Terra - Quão inovadora precisa ser uma pesquisa para ganhar uma medalha Fields?

Villani

- É um trabalho longo, que não fiz sozinho. Foram mais de 10 anos desenvolvendo o projeto. Durante essa pesquisa, continuei com os meus outros trabalhos paralelos, investigando outros problemas. Geralmente os matemáticos são mais produtivos mais cedo do que outros cientistas. Em matemática, criatividade e inspiração têm um papel mais importante do que experiência, quando comparada com outras ciências.

Terra - Você ficou surpreso ou já esperava esse reconhecimento? Esse era um objetivo da sua carreira?

Villani

- Acho que traz má sorte trabalhar em prol do sucesso. É muito difícil trabalhar pensando nisso, mas é inevitável não pensar. Não é eficiente trabalhar e estudar com esse pensamento. Eu tinha 40% de chance de ganhar o prêmio, e você não sabe quem é o júri, então tudo era uma incógnita.

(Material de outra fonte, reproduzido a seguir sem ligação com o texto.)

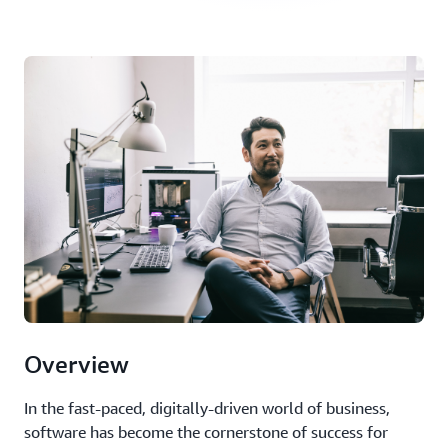
Overview
In the fast-paced, digitally-driven world of business,
software has become the cornerstone of success for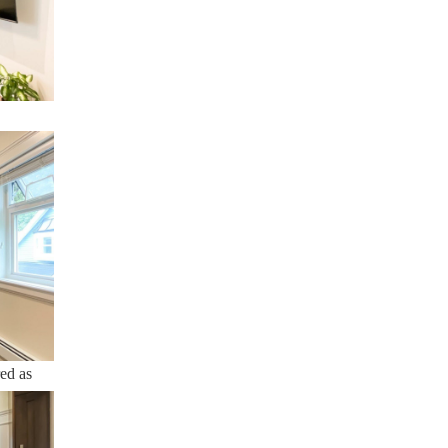
ty and
red as
me
tions.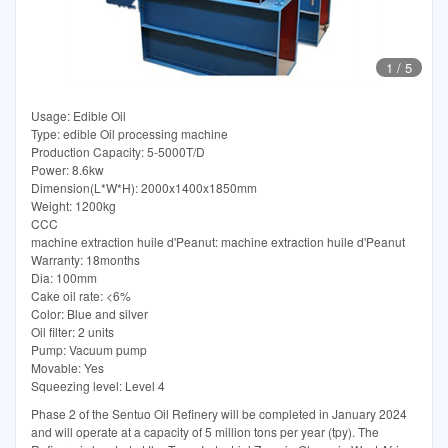
1
/
5
Usage: Edible Oil
Type: edible Oil processing machine
Production Capacity: 5-5000T/D
Power: 8.6kw
Dimension(L*W*H): 2000x1400x1850mm
Weight: 1200kg
CCC
machine extraction huile d'Peanut: machine extraction huile d'Peanut
Warranty: 18months
Dia: 100mm
Cake oil rate: <6%
Color: Blue and silver
Oil filter: 2 units
Pump: Vacuum pump
Movable: Yes
Squeezing level: Level 4
Phase 2 of the Sentuo Oil Refinery will be completed in January 2024
and will operate at a capacity of 5 million tons per year (tpy). The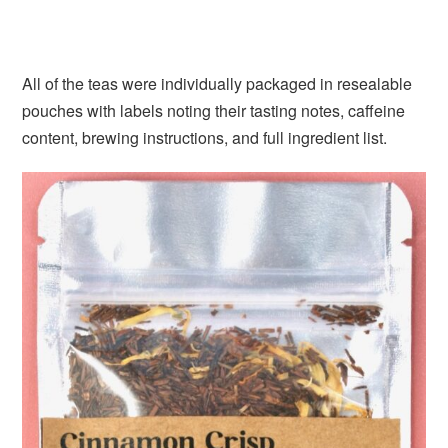
All of the teas were individually packaged in resealable
pouches with labels noting their tasting notes, caffeine
content, brewing instructions, and full ingredient list.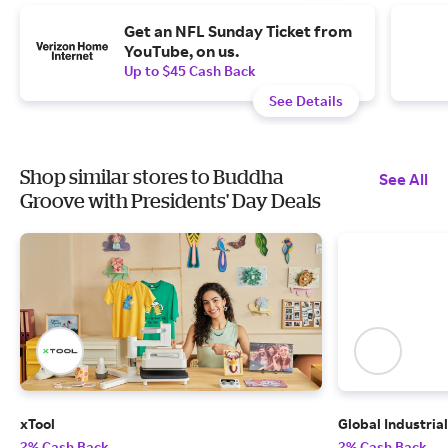
Get an NFL Sunday Ticket from
YouTube, on us.
Up to $45 Cash Back
See Details
Shop similar stores to Buddha
See All
Groove with Presidents' Day Deals
xTool
Global Industrial
2% Cash Back
2% Cash Back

Terra - O Brasil tem investido em pesquisas científicas nos últimos anos, e esperamos colher esses frutos em breve. O que é preciso para se conseguir um reconhecimento como o Nobel ou a medalha Fields?

Villani

- Esperar dois anos, é isso que vocês precisam fazer. Acho que o Artur Ávila tem grandes chances de ganhar o próximo prêmio. Ele podia ter ganhado o último, mas o júri achou que ele era muito novo e podia esperar um pouco mais.

Terra - O governo brasileiro tem um programa chamado Ciência sem Fronteiras que promove um intercâmbio de estudantes para que se exponham a outras comunidades científicas pelo mundo. O quanto isso pode contribuir?

Villani

- Eu aprendi muito fazendo intercâmbios, acho de suma importância esses investimentos para os países e as ciências. Muitas das minhas dúvidas e questionamentos foram solucionados durante um intercâmbio nos Estados Unidos.

O governo precisa saber também que esses investimentos são em longo prazo, e que eles levam 10, 20 anos para trazer resultados. Não é de uma hora para a outra.

Terra - Críticos dizem que o Brasil deve se concentrar em resolver alguns dos problemas do País, como o sistema público de saúde, por exemplo, em vez de financiar esse tipo de programa de fomento a ciência. Qual você acha que deve ser o equilíbrio entre os dois?

Villani

- Aprendi que é preciso trabalhar em todos os setores, e não em um isoladamente. Todas as coisas estão interligadas, pois investindo em ciências, você estará investindo em saúde, educação, meio ambiente, enfim, em diversas áreas, e assim você consegue soluções para os problemas básicos.

Investir em pesquisas é muito importante para o Brasil, principalmente com toda a biodiversidade que existe aqui. O Brasil hoje tem duas preocupações, em minha opinião, o meio ambiente e a segurança. O Rio, por exemplo, é muito mal falado por causa da segurança. O dia que as pessoas tiverem segurança para vir, elas virão aos montes. Além disso, o povo brasileiro precisa cuidar da Floresta Amazônica. Isso precisa estar cada vez mais dentro da cabeça das pessoas.

Terra - Uma curiosidade. Por que o broche de aranha?

Villani

- A aranha é o meu segredo. Comecei a usar há uns 8 anos. Acho legal cada um interpretar o meu broche de um jeito ou de outro. É como um quadro ou um poema, você olha e tem a sua interpretação.